Il futuro del nord della Siria dopo l’accordo, mediato da Mosca, tra le Fds curde e l’esercito di Damasco, è l’interrogativo di queste ore. Ne abbiamo parlato con Oraib Rintawi, analista politico ed editorialista del quotidiano Al Dostour.

L’alleanza tra curdi e Damasco, favorita dalla Russia, quali riflessi potrebbe avere.

Al momento è difficile prevederlo. Gli sviluppi nel nord della Siria sono continui oltre che drammatici. Tuttavia è chiaro che questa alleanza, almeno sulla carta, offre al governo centrale e al presidente Assad l’opportunità di riavere le regioni settentrionali del paese rimaste per anni sotto il controllo pieno dell’Autonomia curda. Damasco però intende evitare lo scontro militare diretto con la Turchia. Molti si chiedono: i soldati siriani proveranno ad entrare nella “zona cuscinetto” che sta mettendo in piedi la Turchia? Le truppe di Assad riceveranno l’ordine di affrontare in modo aperto l’Esercito nazionale (En), ossia la milizia siriana addestrata dalla Turchia? Di tutto questo discutono Turchia, Russia e Iran, i tre paesi della conferenza di Astana sulla Siria. Mosca dovrà dimostrare grande abilità per trovare un punto di convergenza tra due interessi, quelli di Siria e Turchia, che sono ampiamente divergenti.

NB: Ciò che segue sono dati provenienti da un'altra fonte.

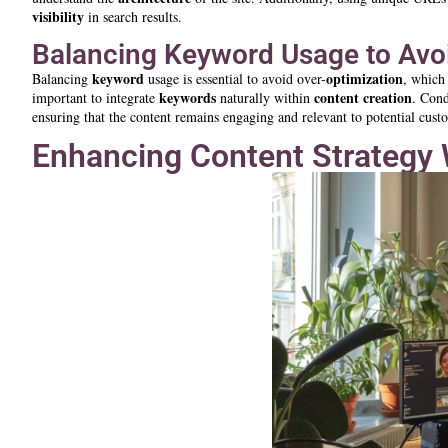
visibility
in search results.
Balancing Keyword Usage to Avo
keyword
optimization
Balancing
usage is essential to avoid over-
, which
keywords
content creation
important to integrate
naturally within
. Con
ensuring that the content remains engaging and relevant to potential cust
Enhancing Content Strategy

L’offensiva turca ha messo fine all’autonomia curda e all’esperienza del Confederalismo democratico?

Anche in questo caso occorre essere cauti nei giudizi perché è ancora tutto in gioco. I leader curdi in queste ore oltre ad organizzare la resistenza all’attacco militare turco, riflettono sull’accordo con il governo centrale che, per ora, pare riguardare solo il campo militare. Sanno che il sogno dell’autonomia curda svanirà se nessuno fermerà i generali di Erdogan. Quando smaltiranno la rabbia per il tradimento di Donald Trump e la conseguente invasione turca, dovranno prendere atto che il futuro della Siria settentrionale non è più soltanto nelle loro mani e che rivolgersi ancora a Mosca per definirlo. L’uscita di scena degli Usa è reale anche se dubito che durerà a lungo.

I russi sono sinceri quando dicono che la Turchia non li aveva informati dell’intenzione di invadere il nordest della Siria.

Penso di sì. Certo, esistono la conferenza di Astana e le varie forme di collaborazione tra Mosca, Tehran e Ankara. Ma Erdogan non aveva bisogno del via libera della Russia, come per le due precedenti operazioni militari turche (Scudo dell’Eufrate e Ramoscello d’Ulivo, ndr) avvenute nella fascia nordoccidentale della Siria. Stavolta (Erdogan) voleva luce verde da Trump, così quando il segnale è arrivato l’offensiva è scattata subito. Non bisogna commettere l’errore di vedere il processo di Astana come una unione perfetta degli interessi dei paesi coinvolti. Non è così, Astana serve a trovare dei compromessi accettabili da tre paesi che guardano alla regione mediorientale con occhi molto diversi.

La Russia prova a prendere il posto degli Stati uniti in Medio oriente dopo il disimpegno di Trump? Vladimir Putin ora è in Arabia saudita, poi andrà negli Emirati.

Le incognite sono molte ma la Russia ha già fatto un bel po’ di strada verso quel traguardo. Quattro anni fa Mosca era scesa in campo per aiutare l’alleato Bashar Assad a vincere la guerra, nel frattempo ha allacciato relazioni con vari attori regionali e ha stretto i rapporti con le monarchie sunnite alleate di Trump. La diplomazia russa si è dimostrata efficace nella regione e i paesi arabi del Golfo, che pure considerano Mosca un’amica dei loro avversari, Siria e Iran, hanno compreso che non possono tenere fuori la porta un paese tanto decisivo e influente. Ha destato forte impressione la mediazione russa che due giorni fa ha capovolto un sistema di alleanze che resisteva da anni e portato i curdi e il governo centrale siriano ad un’intesa ritenuta impensabile appena una settimana fa. Il viaggio di Putin nel Golfo dimostra ampiamente il peso crescente della diplomazia russa. Il Cremlino inoltre non è arrogante come Trump, che due anni fa affermò senza mezzi termini che i paesi arabi alleati devono pagare profumatamente il costo della protezione garantita dagli Stati uniti.

La Russia può mettere fine allo scontro Arabia saudita – Iran ed evitare una possibile guerra tra i due paesi?

Non è sarà facile ma ci sta provando in molti modi. Dovesse riuscirci, (Mosca) incasserà frutti politici, diplomatici ed economici eccezionali e spezzerà il monopolio statunitense sulla regione.